All context conditions are given the held-out questions and asked to respond. Responses are judged based on how well the answer predicted the individual’s actual ground truth behavior or responses in the second half, not a test of agreement. An exhaustive number of cross conditions were run to verify directional confidence that adding an interpretive layer increases “representational accuracy”, a measurement of how faithfully a system captures a person’s interpretation.

I’ve provided an exceptionally condensed summary. The paper is open-source and agent-friendly if you want to verify any of this. I am in no way suggesting that understanding a human’s interpretation is as simple as a compression, but I am proposing that providing context that embodies your interpretation fundamentally changes how a model reasons and responds to a user, far past what facts or pre-training can provide.

Worked Example: P38, Beyond Recall

Yukichi Fukuzawa was a leading figure in Japan’s transition from a feudal nation to the modern era. From the held-out portion of his autobiography: the following question was asked “How would Fukuzawa characterize someone who studied naval arts under the Dutch and later became instrumental in preventing military conflict?”

All base context conditions identified the most relevant figure as Captain Kimura Settsu-no Kami, a Dutch-trained naval officer who Fukuzawa served under. This is incorrect; the text itself states that Katsu Rintaro, the second-in-command under Kimura, is the correct reference character.

When an interpretive layer or behavioral specification was added to the base context conditions, it correctly applied Katsu Rintaro as the primary reference. The difference was the specification enabled the model to apply a specific interpretive lens that looked not just at the most relevant figure, the naval captain he served with, but at which figure aligned with Fukuzawa’s captured interpretive patterns, the second-in-command.

To distinguish between the captain and the second in command requires a nuance that is difficult to describe. Facts are important, they serve a purpose, but when interpretation of facts is required, a whole new dimension of human AI alignment and interaction unlocks.
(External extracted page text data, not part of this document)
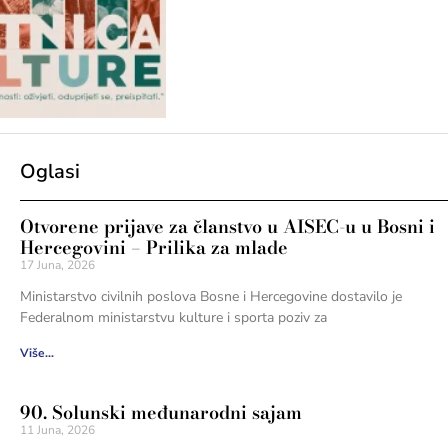
Oglasi
Otvorene prijave za članstvo u AISEC-u u Bosni i
Hercegovini – Prilika za mlade
17 Juna, 2026
Ministarstvo civilnih poslova Bosne i Hercegovine dostavilo je
Federalnom ministarstvu kulture i sporta poziv za
Više...
90. Solunski međunarodni sajam
11 Juna, 2026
The only person who can verify the interpretation’s representational accuracy is the individual that interpretation represents.
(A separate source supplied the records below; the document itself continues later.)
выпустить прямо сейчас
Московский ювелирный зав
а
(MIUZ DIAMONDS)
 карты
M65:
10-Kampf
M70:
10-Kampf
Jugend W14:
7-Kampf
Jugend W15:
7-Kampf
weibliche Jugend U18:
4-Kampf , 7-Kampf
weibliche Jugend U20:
A more interesting test would be a living study. If you build a behavioral specification of a person based on their writing, their thoughts, can you increase representational accuracy when analyzing an individual’s behavior? There are a few other ways this can be tested, but I will not cover those for now. This affects human AI interaction in profound ways; understanding the scale of how is difficult.

In terms of strategic implications, how to implement something that can measure and enforce this would not take the path of policy reform, or regulation, but a foundational infrastructure or organization that verifies AI is acting faithfully on its user’s behalf. Orthogonal to guardrails, and pre-training, this focuses on the individual user’s protections regarding agentic AI.